La communauté informatique s’éprend régulièrement de nouveaux concepts: Cloud, virtualisation, SaaS... Puis c’est au tour de l’In-Memory, particulièrement dans les cercles de l’analytique et du Big Data. Les performances promises justifient-elle l'investissement exigé ?
Comme son nom l’indique, la
technologie In-Memory consiste à stocker les données en mémoire
RAM plutôt que sur disque. Inutile de préciser que les analyses de données en RAM s’exécutent considérablement plus vite que sur disque. Influencées par le battage médiatique et les campagnes marketing des fournisseurs, voilà que les entreprises s’apprêtent à casser leur tirelire pour investir dans une solution In-Memory.
Les promesses d’exceptionnelles performances analytiques et de BI feraient, semble-t-il, passer la pilule du coût excessif de ce nouvel investissement.
Dernièrement, toutefois, le Gartner a revu à la baisse ses prévisions d’investissements informatiques à l’international, n’annonçant plus que 2,5 %1 au lieu de 3,7 %. Les nombreux DSI dans la crainte de nouvelles coupes budgétaires auraient donc tout intérêt à se demander si leurs besoins analytiques et de BI justifient un tel investissement dans l’In-Memory.

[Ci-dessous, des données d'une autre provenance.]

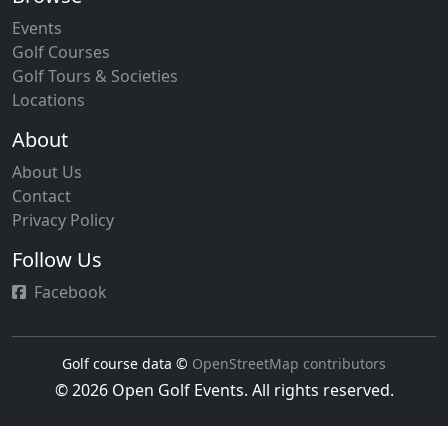
course rating systems. Members registered through
Events
clubs or individual online registration gain access to
Golf Courses
handicap tracking, competition entry, insurance
Golf Tours & Societies
coverage, and member benefits throughout Portugal's
Locations
network of golf courses.
About
About Us
Contact
Privacy Policy
Follow Us
Facebook
Golf course data ©
OpenStreetMap contributors
© 2026 Open Golf Events. All rights reserved.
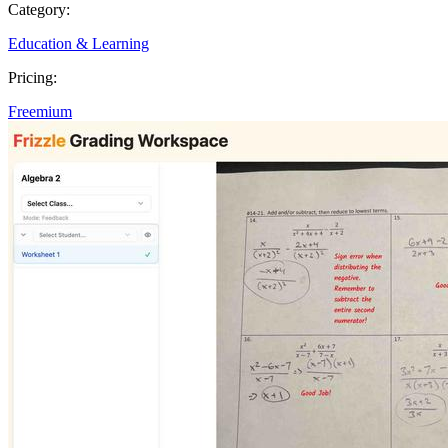
Category:
Education & Learning
Pricing:
Freemium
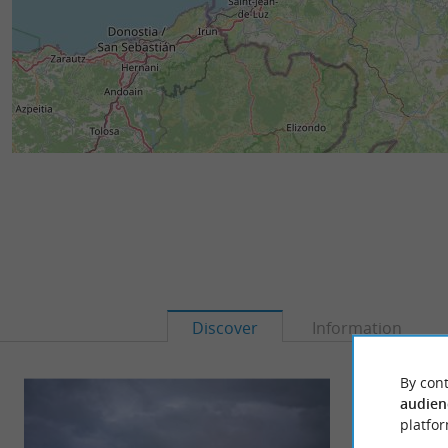
Discover
Information
By cont
audien
platfor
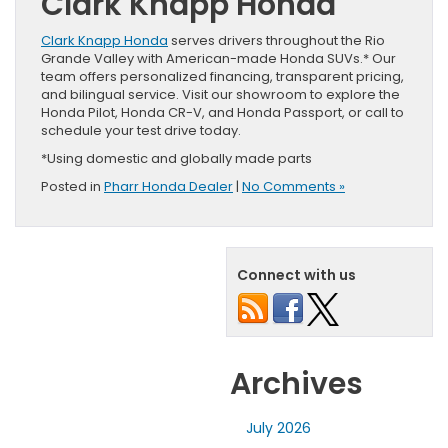
Clark Knapp Honda
Clark Knapp Honda
serves drivers throughout the Rio
Grande Valley with American-made Honda SUVs.* Our
team offers personalized financing, transparent pricing,
and bilingual service. Visit our showroom to explore the
Honda Pilot, Honda CR-V, and Honda Passport, or call to
schedule your test drive today.
*Using domestic and globally made parts
Posted in
Pharr Honda Dealer
|
No Comments »
Connect with us
Archives
July 2026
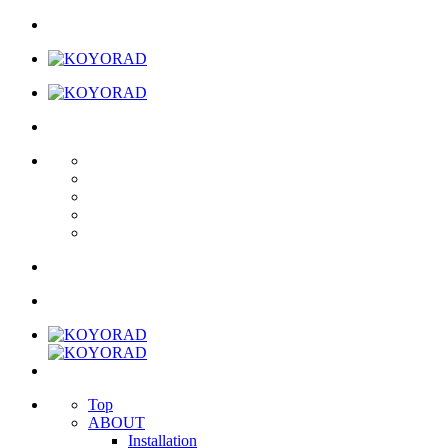
Top
ABOUT
Installation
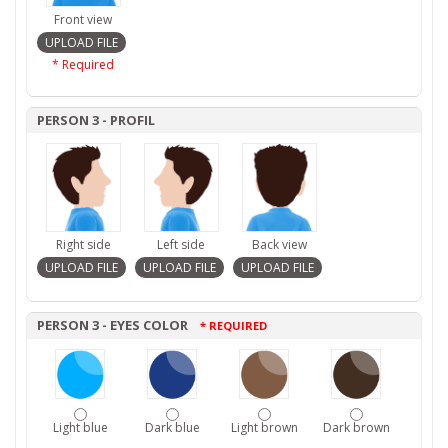
Front view
* Required
PERSON 3 - PROFIL
Right side
Left side
Back view
PERSON 3 - EYES COLOR
* REQUIRED
Light blue
Dark blue
Light brown
Dark brown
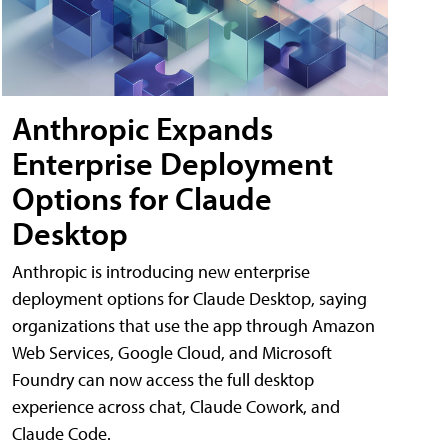
Anthropic Expands
Enterprise Deployment
Options for Claude
Desktop
Anthropic is introducing new enterprise
deployment options for Claude Desktop, saying
organizations that use the app through Amazon
Web Services, Google Cloud, and Microsoft
Foundry can now access the full desktop
experience across chat, Claude Cowork, and
Claude Code.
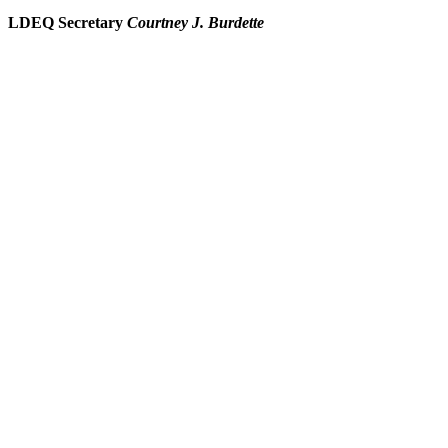
LDEQ Secretary
Courtney J. Burdette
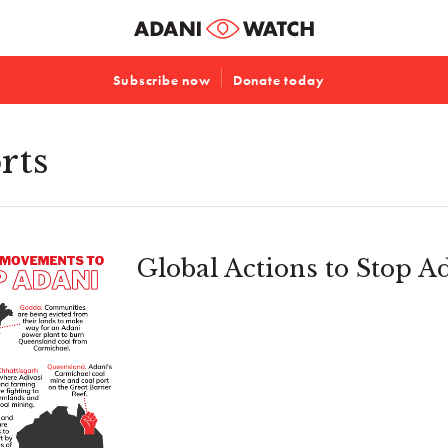
Subscribe now
Donate today
rts
Global Actions to Stop A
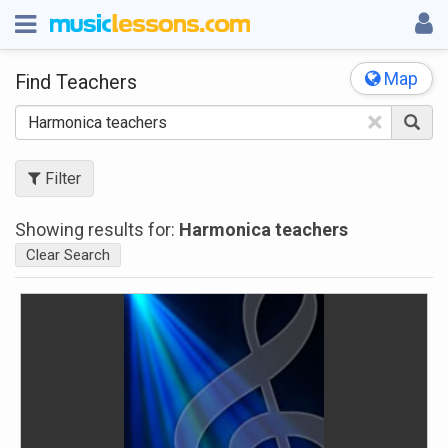
Map
Find Teachers
×
Filter
Showing results for:
Harmonica teachers
Clear Search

Le passage au numérique change la donne, y compris dans les entreprises, qui voient se multiplier les sources de données (réseaux sociaux, outils de conversation en ligne et autres supports numériques) et, par conséquent, les volumes de données sans cesse plus importants qu’elles ont tout intérêt à exploiter pour gagner en compétitivité. Mais sont-elles équipées pour ce faire ? Les solutions d’analyse en mémoire RAM accélèrent le traitement de gros volumes de données. En ceci les fournisseurs ne mentent pas. Mais à quel prix ?
Avant toute chose, il faut s’assurer que le système de base de données de l’entreprise a suffisamment de RAM pour supporter les volumes de données à analyser. Or ces volumes enflent à une vitesse ahurissante. Selon les analystes de Mckinsey, d’ici à 20202, on générera 44 fois plus de données non structurées qu’aujourd’hui. La taille de la base de données surpassera donc tôt ou tard la capacité de mémoire sous-jacente.
Que feront alors les DSI ?
Certains se contenteront du système hybride RAM/disque aux performances d’analyse variables - à l’encontre, selon moi, des aspirations de rapidité d’analyse décisionnelle des entreprises. En effet, comment savoir quelles données il vaut mieux analyser en RAM ou sur disque ? Comment faire en sorte que la base de données ait toujours suffisamment de mémoire pour faire face à la demande ? La plupart des serveurs n’ont qu’une capacité de RAM limitée. Aussi, seule une faible proportion des données pourra être stockée en mémoire, quand le reste sera cantonné aux disques, moins rapides.
Beaucoup d’autres entreprises optent déjà pour l’achat de RAM supplémentaire. Une solution qui coûte cher même si le prix de la mémoire a chuté ces dernières années. Au risque de paraître alarmiste, je suis convaincu que les entreprises qui font ce choix ont tort : un jour ou l’autre leurs serveurs seront à court de mémoire et elles devront investir dans des équipements supplémentaires.
Si le prix de la RAM a considérablement baissé ces dernières années (de 851 $ les 8 Mo en 1990 à 72 $ les 64 Mo en 2000, puis entre 50 et 70 $ les 8 Go en 20113), ce sont aujourd’hui des téraoctets, voire des pétaoctets de données que les entreprises doivent analyser. La difficulté est donc de savoir combien les DSI sont prêts à investir dans le système In-Memory qui leur fera profiter au mieux des avantages de rapidité d’analyse que la RAM a à offrir. Mais ce n’est pas tout : une telle approche a pour conséquence immédiate l’augmentation inévitable du nombre de serveurs du système de base de données, avec ce que cela suppose de frais d’implémentation, d’administration, d’alimentation électrique et de refroidissement, en plus du coût d’achat des serveurs et de la RAM. Et la liste ne s’arrête pas là.
Que peuvent donc faire les DSI pour satisfaire ce besoin insatiable d’analyse de données ? Existe-t-il un moyen de rompre le cercle vicieux de l’In-Memory ?
L’une des pistes serait d’utiliser au mieux les processeurs hautes performances des serveurs modernes ; de profiter des remarquables avancées des UC d’aujourd’hui pour compenser les limites de RAM.
Si l’on considère que la répartition des données entre les disques et la RAM est inévitable, les DSI pourraient aussi compenser les inconvénients de cette approche en optant pour les technologies de disques modernes et les algorithmes de mise en cache intelligente, et réduire les volumes des données stockées en colonnes par le traitement vectoriel et au moyen d’outils de compression.
Dans tous les cas, il faudra compter avec la RAM dans les stratégies d’accélération de l’analyse du Big Data. Mais les DSI ne doivent pas négliger pour autant les technologies plus récentes qui leur permettraient d’éviter des dépenses supplémentaires, en équipements, en ressources et en énergie, jusqu’à éliminer la décision d’acheter ou non de RAM. D’ailleurs la question n’est pas tant d’être pour ou contre l’In-Memory, elle est bien plus globale.
Les DSI devraient se demander comment sortir des considérations de capacité de RAM et d’espace disque pour faire face au tsunami de données analytiques qui s’annonce, en exploitant au maximum les équipements en place et leurs processeurs hautes performances. Ce n’est qu’alors qu’ils pourront interroger facilement d’énormes volumes de données complexes, à bien moindres coûts et sans consommer de l’énergie à outrance.